Moore caught up to Ballard in step toward the group of witnesses.

“I thought you were staying in the car,” Ballard said.

“What do you need?” Moore said.

“I could use someone at Hollywood Pres to check on the victim. You want to take the car and head over?”

“Shit.”

“Or you can interview witnesses and family while I go.”

“Give me the keys.”

“I thought so. Keys are still in the car. Let me know what you find out.”

Ballard briefed Rodriguez in a whisper as they approached the witnesses.

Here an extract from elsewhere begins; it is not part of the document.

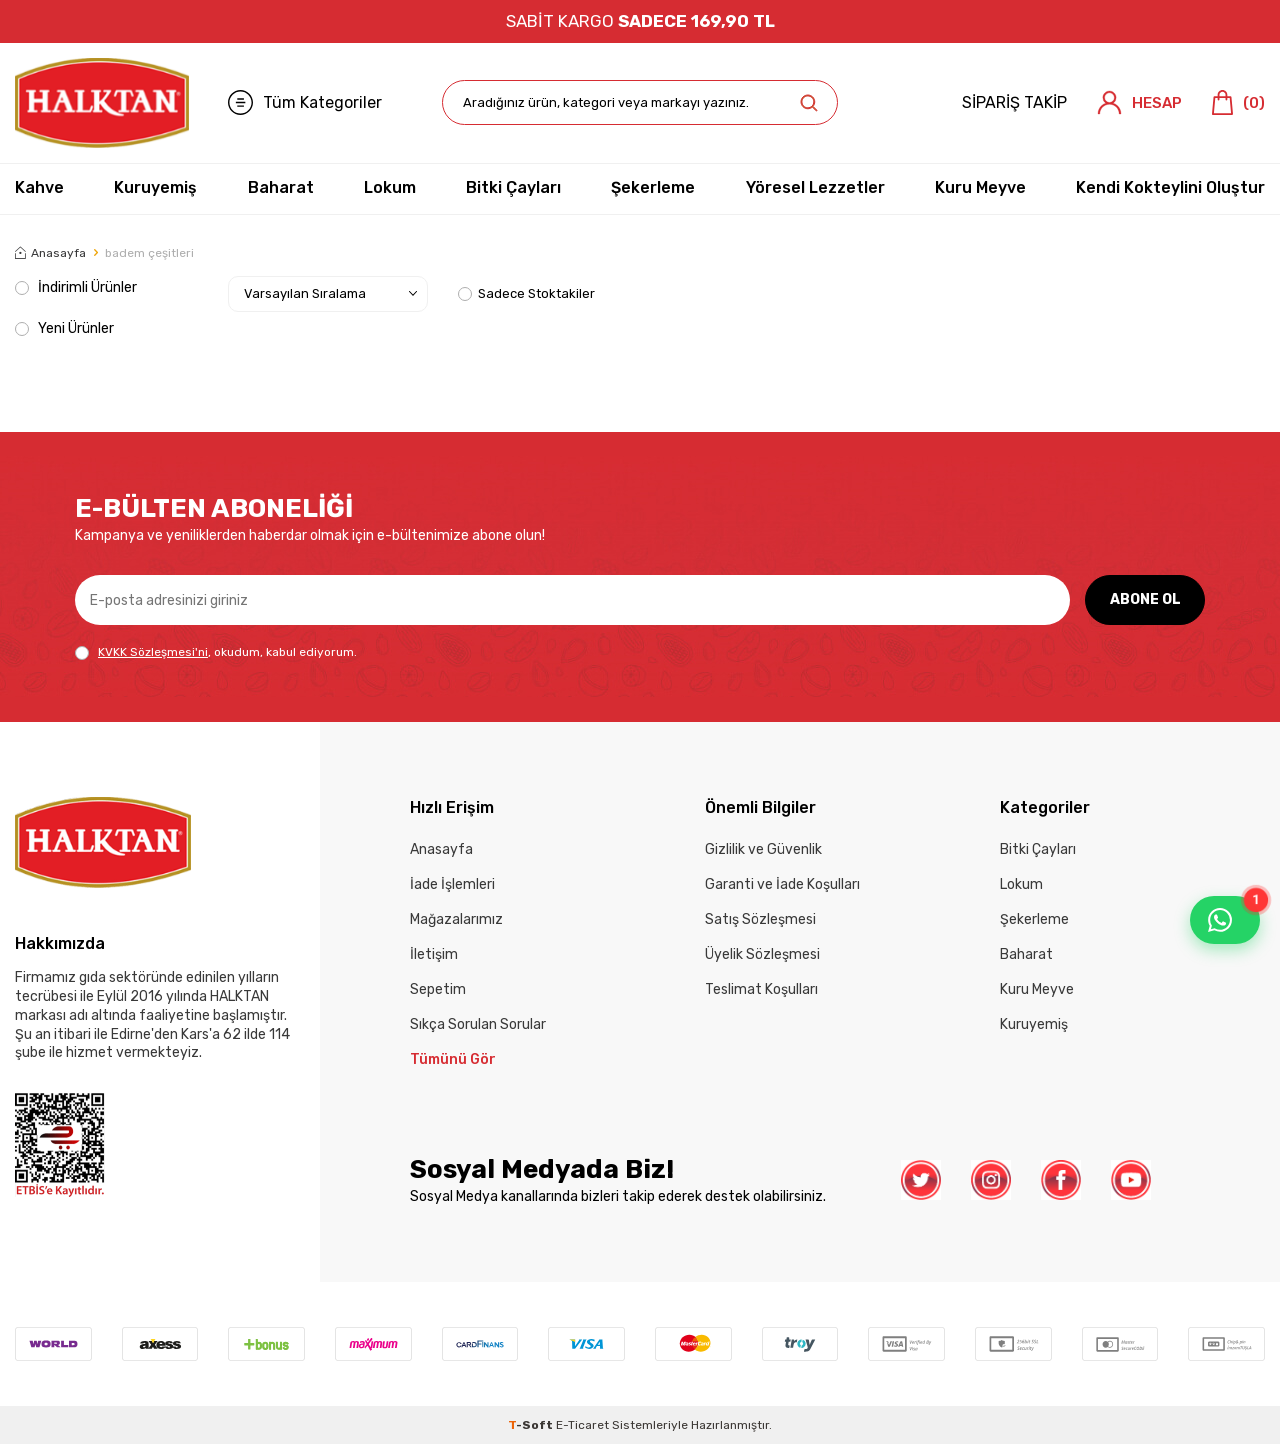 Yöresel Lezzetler (815, 187)
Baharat (281, 187)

“Don’t lead them,” she said. “We just want to know what they saw, what they heard, anything they remember before they saw Mr. Raffa on the ground.”

“Got it.”

They spent the next forty minutes doing quick interviews with the collected witnesses, none of whom saw the victim get shot. In separate interviews, each described a crowded, chaotic scene in the lot, during which most people were looking up at the stroke of midnight as fireworks and bullets cut through the sky. Though no one admitted doing it themselves, they acknowledged that there were those in the neighborhood crowd who had fired guns into the air. None of these witnesses revealed anything that made them important enough to transport to the station for another round of questioning. Ballard copied their addresses and phone numbers into her notebook and told them to expect follow-up contact from Homicide investigators.

Ballard then signaled Finley and Watts into a huddle to ask them about first impressions of the crime. They told her the victim was nonresponsive upon arrival and appeared to have been hit by a falling bullet. The wound was at the top of the head. They said they were mostly occupied with crowd control, keeping people away from the victim and creating space for the paramedics.